_Work request:_ Look through the records below for the line holding "Vakantiewoning verkopen?". Write it out exactly, with each following line through the line holding "woning in Türje".

==== Provided data

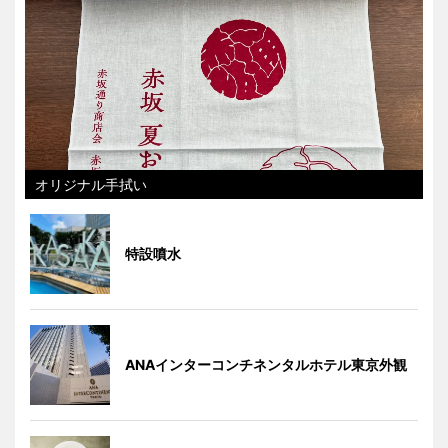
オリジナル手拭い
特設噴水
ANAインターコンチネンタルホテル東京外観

========
==== Provided data

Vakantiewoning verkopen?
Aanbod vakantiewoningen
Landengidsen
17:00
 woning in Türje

========
==== Provided data

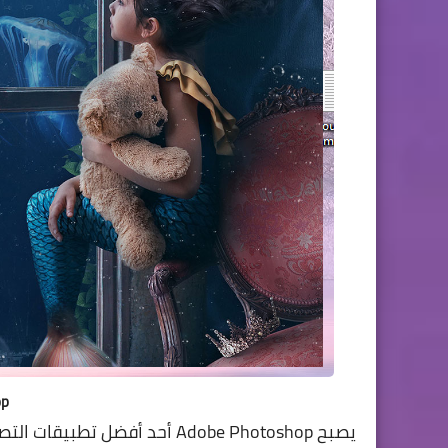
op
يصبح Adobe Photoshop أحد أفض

========

_Result of the task:_
Vakantiewoning verkopen?
Aanbod vakantiewoningen
Landengidsen
17:00
 woning in Türje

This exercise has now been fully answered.